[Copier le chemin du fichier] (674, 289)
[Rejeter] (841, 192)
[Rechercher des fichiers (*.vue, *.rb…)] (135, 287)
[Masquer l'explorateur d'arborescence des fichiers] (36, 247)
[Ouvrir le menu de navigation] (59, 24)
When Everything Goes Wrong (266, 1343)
= = =
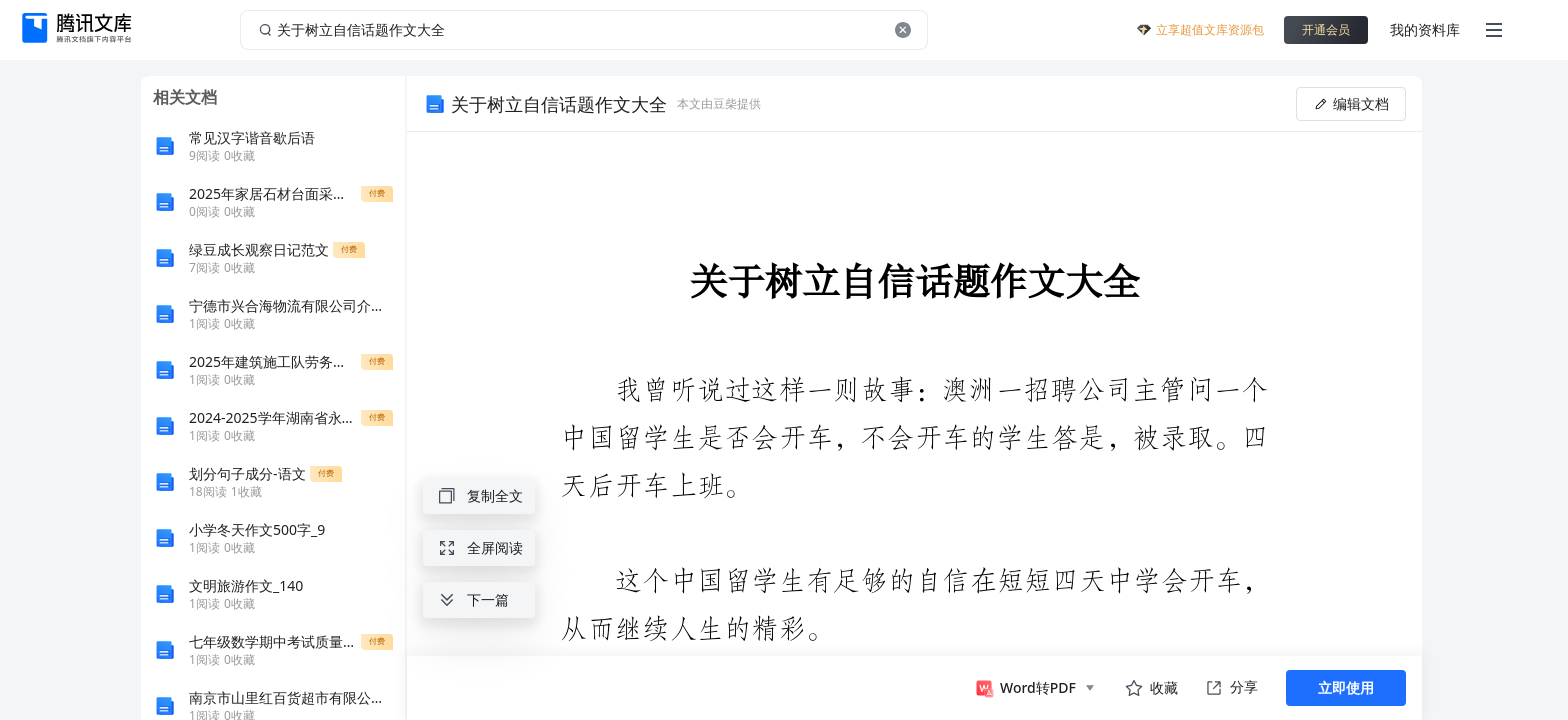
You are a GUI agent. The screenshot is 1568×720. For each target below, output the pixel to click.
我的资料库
= = =
- **Task to carry out**:
Taking the material above, extract exactly and only the lines from the line with "[Copier le chemin du fichier] (674, 289)" to the line with "When Everything Goes Wrong (266, 1343)", inclusive of both.

- **Solution to this task**:
[Copier le chemin du fichier] (674, 289)
[Rejeter] (841, 192)
[Rechercher des fichiers (*.vue, *.rb…)] (135, 287)
[Masquer l'explorateur d'arborescence des fichiers] (36, 247)
[Ouvrir le menu de navigation] (59, 24)
When Everything Goes Wrong (266, 1343)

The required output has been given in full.